CWI Faculty Author Open Educational Resource for AI Integration

Published: November 1, 2023

With Artificial Intelligence (AI) powered tools and platforms becoming increasingly prevalent, the educational experience is evolving in new ways — from providing instant feedback to brainstorming new ideas. However, this powerful new tool also raises questions about ethics, privacy, and the future of traditional teaching methods.

To help guide teachers and students in this new world of learning, College of Western Idaho (CWI) faculty members, Department Chair of Integrated Studies, Joel Gladd, Ph.D. and Assistant Professor of English, Liza Long, Ed.D., authored five chapters about Writing and Artificial Intelligence in the Open Educational Resource, Write What Matters. The new chapters are used in many of the College’s Writing and Rhetoric and Literature course sections and at many colleges nationwide.

When generative AI was first introduced to the world, Gladd and Long recognized the tool and software would change how educators teach and assess writing in higher education. It forced them both to think more about what they were teaching and assessing in a writing classroom.

“In some ways, ChatGPT and other generative AI tools have the potential to level the playing field — but they also have the potential to increase the digital divide,” Long said. “I want to prepare my students to use these tools ethically and responsibly in school and in the workforce.”

The new chapters have been useful as assigned readings in other courses as students and faculty grapple with what generative AI means to the future of academic writing and to higher education in general. The chapters cover topics that include How Large Language Models (LLMs) like ChatGPT Work, Getting Started with AI Platforms, How to Prompt AI Chatbots, Acknowledging and Citing Generative AI in Academic Work, and Ethical Concerns with Generative AI Tools. The book includes instructor resources, general resources, articles, and videos for use in the classroom and professional development and training opportunities.

“AI has arrived at colleges, ready or not, and this is an outstanding resource to help students and faculty understand and even leverage the new resource in a positive way,” said Dean of the School of Arts and Humanities, Justin Vance, Ed.D.

The overall text, Write What Matters, was created by Gladd, Long, and Lewis Clark State College English Professor, Amy Minervini, as part of their fellowship through the Idaho State Board of Education’s Openness Pedagogy Advocacy Leadership (OPAL) program. 

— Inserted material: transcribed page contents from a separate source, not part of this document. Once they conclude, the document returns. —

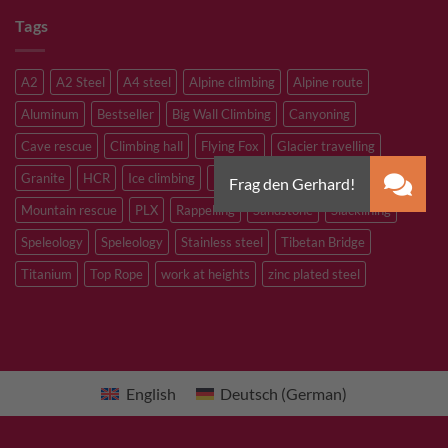
Tags
A2
A2 Steel
A4 steel
Alpine climbing
Alpine route
Aluminum
Bestseller
Big Wall Climbing
Canyoning
Cave rescue
Climbing hall
Flying Fox
Glacier travelling
Granite
HCR
Ice climbing
Inox
M8
M10
M12
Mountain rescue
PLX
Rappelling
Sandstone
Slacklining
Speleology
Speleology
Stainless steel
Tibetan Bridge
Titanium
Top Rope
work at heights
zinc plated steel
English
Deutsch
(
German
)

Since the new chapters were added in August 2023, the book has had more than 175,000 page views and 683,000 views since the book’s initial publication. Gladd and Long presented their work to CWI English and Dual Credit faculty in September and will present a webinar for the Academic Senate for California Community College OER Initiative (ASCCC OERI) on Tuesday, Nov. 28. Long will present at Open Education Conference 2023 about AI to create a textbook for her Literary Analysis course (ENGL 211) on Tuesday, Nov. 7.

“I personally am grateful to have the opportunity to share something that I am passionate about with the wider community,” Long said. “I’ve been using generative AI extensively in my own scholarship and have seen my students succeed by using AI tools.”